My jokes
POV: An Asian kidnapper kidnapped an Asian kid, and the kidnapper called the kid's mom. Then the mom said, "No, it's fine, my kid got a B, he failed." And the kidnapper let him go saying he doesn't need a failure.
My friend called me fat, so I challenged him to a running race.
I told my wife I needed a blood transfusion when I could not remember. She said, "Be positive too."
Bad, I am now a ghost writing this.
Once Roblox popped up in my server, be like, "Roblox, what are you doing?"
Me: "What the heck?" Me: "How did I get in your server?"
Roblox: "You've been banned for just cheating!"
My friend lives in a caravan park. His parents named him Money because they thought it was a type of currency.
Memes
One day I was at school, and this girl had the nerve. She told me to go to the back of the line. I was looking behind me, and she said, "What are you looking for?" I said, "To who [are] you talking to, boo boo?" Like, is you you my momma?
Want to hear a joke? I swear it isn't about my life again.
My mom and dad made a joke together and called it "yeetsu" (me)!
No. Eat my butt!
I have breakfast with my boys.
What’s the difference between a boomerang and my dad?
Only the boomerang came back. It’s been 14 years, where’s my dad?
I had to take my pet octopus to the vet yesterday.
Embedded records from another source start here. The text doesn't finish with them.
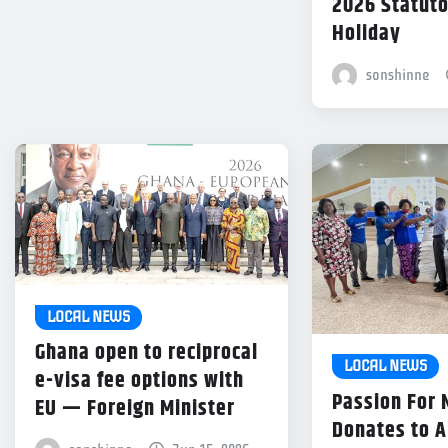
2026 Statuto
Holiday
sonshinne
LOCAL NEWS
Ghana open to reciprocal
LOCAL NEWS
e-visa fee options with
Passion For
EU — Foreign Minister
Donates to 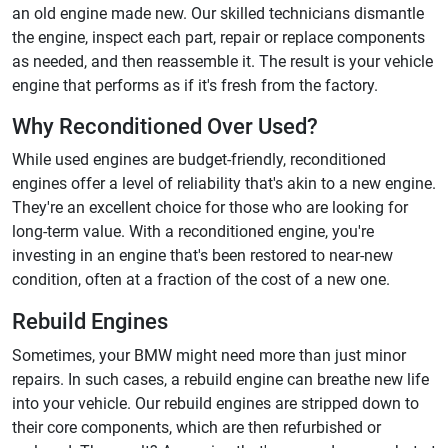
an old engine made new. Our skilled technicians dismantle
the engine, inspect each part, repair or replace components
as needed, and then reassemble it. The result is your vehicle
engine that performs as if it's fresh from the factory.
Why Reconditioned Over Used?
While used engines are budget-friendly, reconditioned
engines offer a level of reliability that's akin to a new engine.
They're an excellent choice for those who are looking for
long-term value. With a reconditioned engine, you're
investing in an engine that's been restored to near-new
condition, often at a fraction of the cost of a new one.
Rebuild Engines
Sometimes, your BMW might need more than just minor
repairs. In such cases, a rebuild engine can breathe new life
into your vehicle. Our rebuild engines are stripped down to
their core components, which are then refurbished or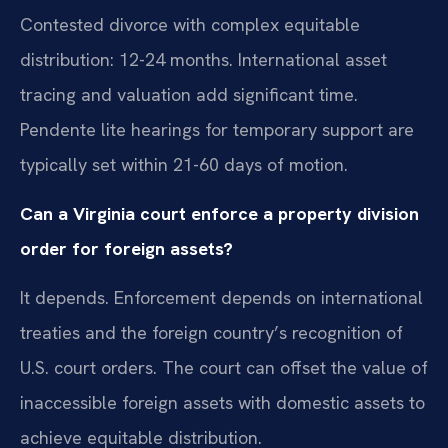
Contested divorce with complex equitable
distribution: 12-24 months. International asset
tracing and valuation add significant time.
Pendente lite hearings for temporary support are
typically set within 21-60 days of motion.
Can a Virginia court enforce a property division
order for foreign assets?
It depends. Enforcement depends on international
treaties and the foreign country’s recognition of
U.S. court orders. The court can offset the value of
inaccessible foreign assets with domestic assets to
achieve equitable distribution.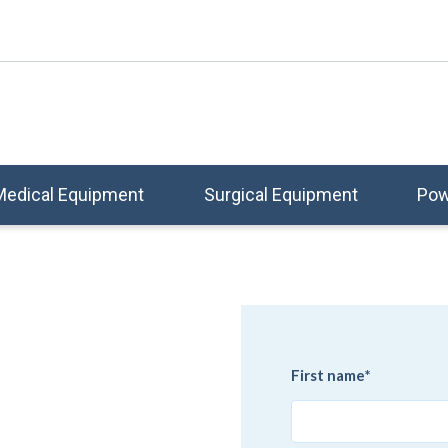
Medical Equipment
Surgical Equipment
Pow
e
First name
*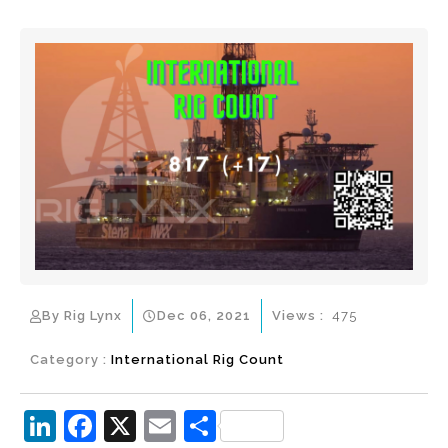
By Rig Lynx
Dec 06, 2021
Views :
475
Category :
International Rig Count
Li
F
X
E
S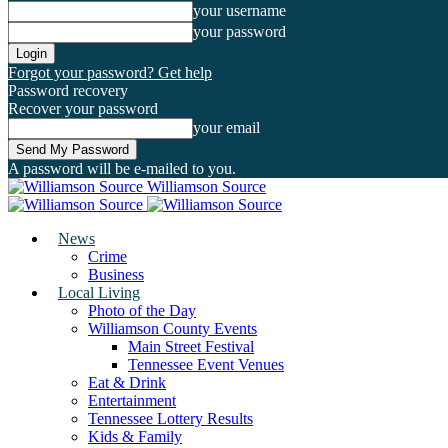
your username
your password
Forgot your password? Get help
Password recovery
Recover your password
your email
A password will be e-mailed to you.
Williamson Source
News
Crime
Business
Local Living
Photo of the Day
Williamson County Events
Main Street Festival
Tennessee Event Venues
Eat & Drink
Entertainment
Tennessee Lottery Results
Kids & Family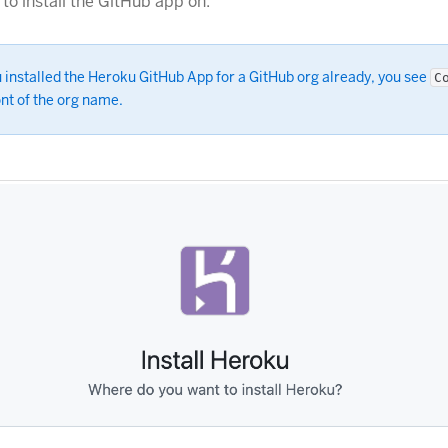
to install the GitHub app on:
u installed the Heroku GitHub App for a GitHub org already, you see
C
ont of the org name.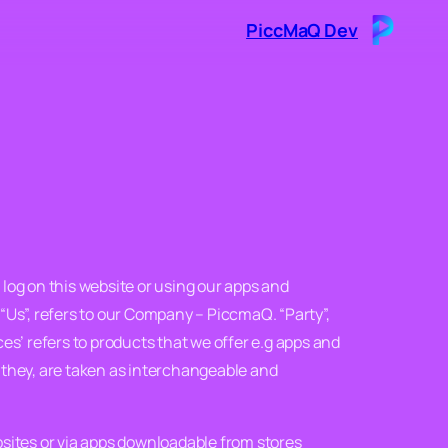
PiccMaQ Dev
 log on this website or using our apps and
“Us”, refers to our Company – PiccmaQ. “Party”,
vices’ refers to products that we offer e.g apps and
r they, are taken as interchangeable and
bsites or via apps downloadable from stores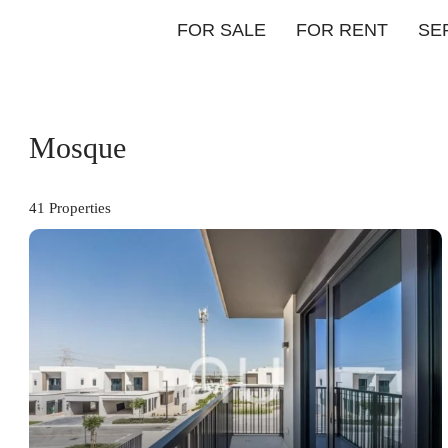
FOR SALE
FOR RENT
SE
Mosque
41 Properties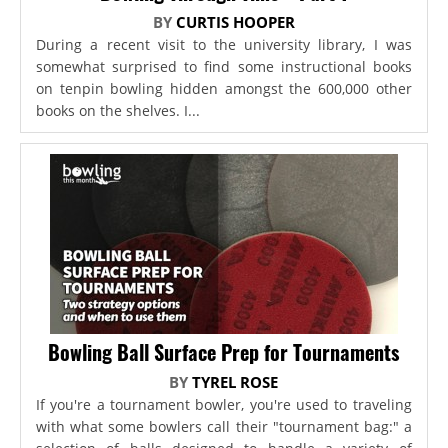
BY
CURTIS HOOPER
During a recent visit to the university library, I was
somewhat surprised to find some instructional books
on tenpin bowling hidden amongst the 600,000 other
books on the shelves. I...
Bowling Ball Surface Prep for Tournaments
BY
TYREL ROSE
If you're a tournament bowler, you're used to traveling
with what some bowlers call their "tournament bag:" a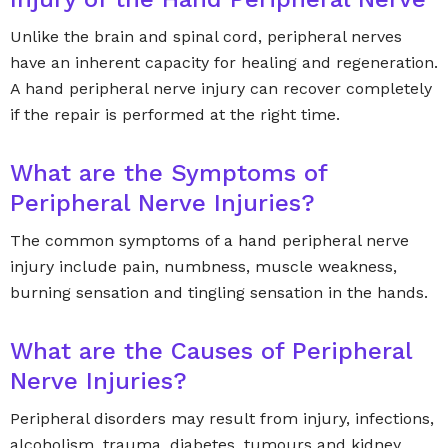
Unlike the brain and spinal cord, peripheral nerves
have an inherent capacity for healing and regeneration.
A hand peripheral nerve injury can recover completely
if the repair is performed at the right time.
What are the Symptoms of
Peripheral Nerve Injuries?
The common symptoms of a hand peripheral nerve
injury include pain, numbness, muscle weakness,
burning sensation and tingling sensation in the hands.
What are the Causes of Peripheral
Nerve Injuries?
Peripheral disorders may result from injury, infections,
alcoholism, trauma, diabetes, tumours and kidney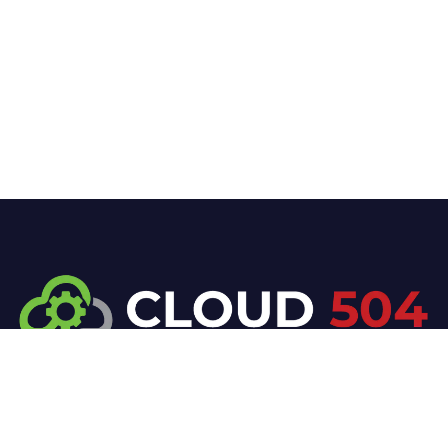
At Cloud 504 Technologies, we’re committed to
delivering professional, high-quality technology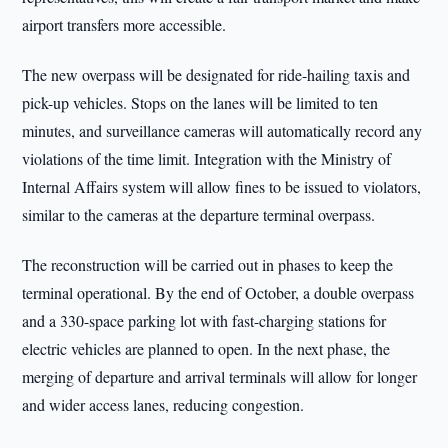
airport transfers more accessible.
The new overpass will be designated for ride-hailing taxis and
pick-up vehicles. Stops on the lanes will be limited to ten
minutes, and surveillance cameras will automatically record any
violations of the time limit. Integration with the Ministry of
Internal Affairs system will allow fines to be issued to violators,
similar to the cameras at the departure terminal overpass.
The reconstruction will be carried out in phases to keep the
terminal operational. By the end of October, a double overpass
and a 330-space parking lot with fast-charging stations for
electric vehicles are planned to open. In the next phase, the
merging of departure and arrival terminals will allow for longer
and wider access lanes, reducing congestion.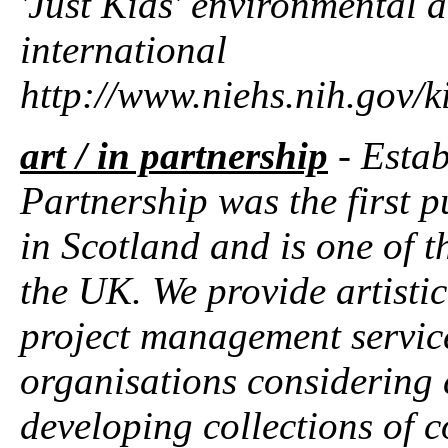
'Just Kids' environmental a
international
http://www.niehs.nih.gov/k
art / in partnership
- Estab
Partnership was the first 
in Scotland and is one of t
the UK. We provide artisti
project management service
organisations considering 
developing collections of 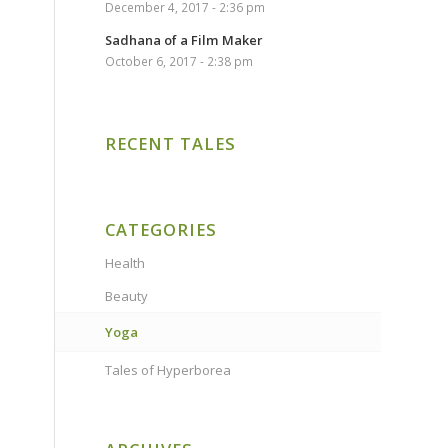
December 4, 2017 - 2:36 pm
Sadhana of a Film Maker
October 6, 2017 - 2:38 pm
RECENT TALES
CATEGORIES
Health
Beauty
Yoga
Tales of Hyperborea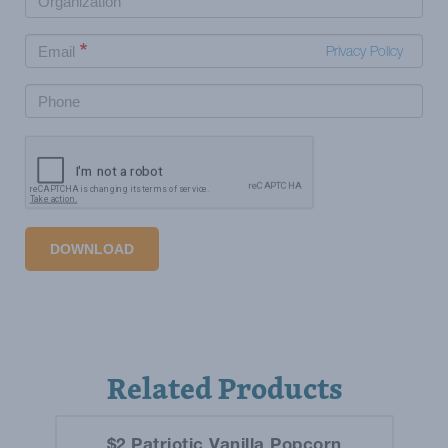
Privacy Policy
DOWNLOAD
Related Products
$2 Patriotic Vanilla Popcorn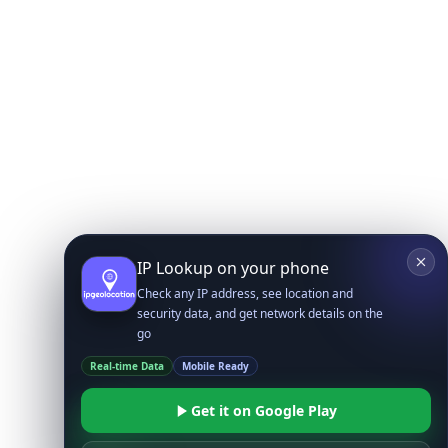
IP Lookup on your phone
Check any IP address, see location and
security data, and get network details on the
go
Real-time Data
Mobile Ready
Get it on Google Play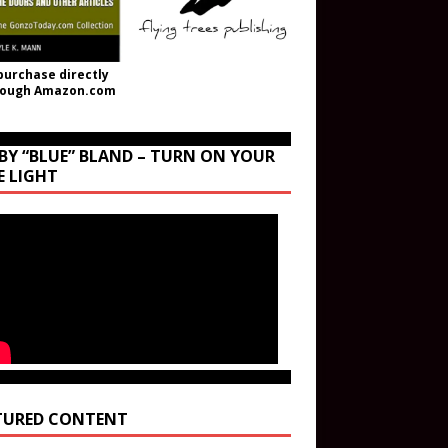
purchase directly
rough Amazon.com
BY “BLUE” BLAND – TURN ON YOUR
E LIGHT
TURED CONTENT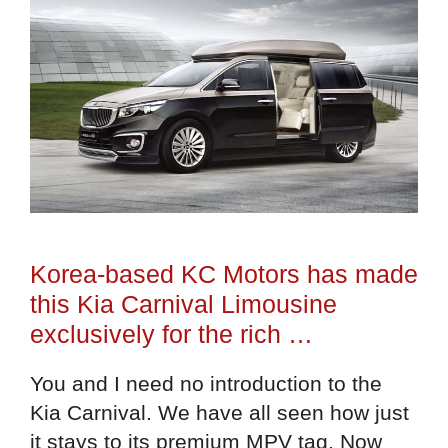
Korea-based KC Motors has made
this Kia Carnival Limousine
exclusively for the rich …
You and I need no introduction to the
Kia Carnival. We have all seen how just
it stays to its premium MPV tag. Now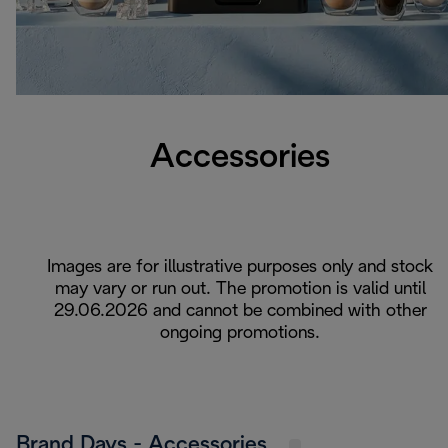
Accessories
Images are for illustrative purposes only and stock
may vary or run out. The promotion is valid until
29.06.2026 and cannot be combined with other
ongoing promotions.
Brand Days - Accessories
Oh, don’t worry, he’s okay now.
But the vet charged me six quid.
Q: What did the grandma cat say to her grandson when she saw him slouching?
A: You need to pay more attention to my pawsture.
My friend's name is Campbell, so she must love soup.
The person next to me on my flight was shocked when they found out I was Arabian. I lagged so hard my gerber almost fell out of my pocket.
I fucked the shit outta of my friend's mom with my 8 inch dick (Adrian). PS. Sorry, Adrian!
I will give you a nickel if you tickle my nickel pickle, Rick.
I am counting my fingers and get nine. Why?
Friend texting fat boy: I know you're on the group chat. I can see you looking at my texts.
Me: I can only see fat.
Yesterday, I saw an advert with a random woman dancing, and someone said that they were beautiful.
And then I said, "Except the fat people." And then I got sent to my room for saying that.
Do you want to know why I hired a protractor to tutor my nephew in IIROC? Because he has degrees. 180 of them. So he's smar[t].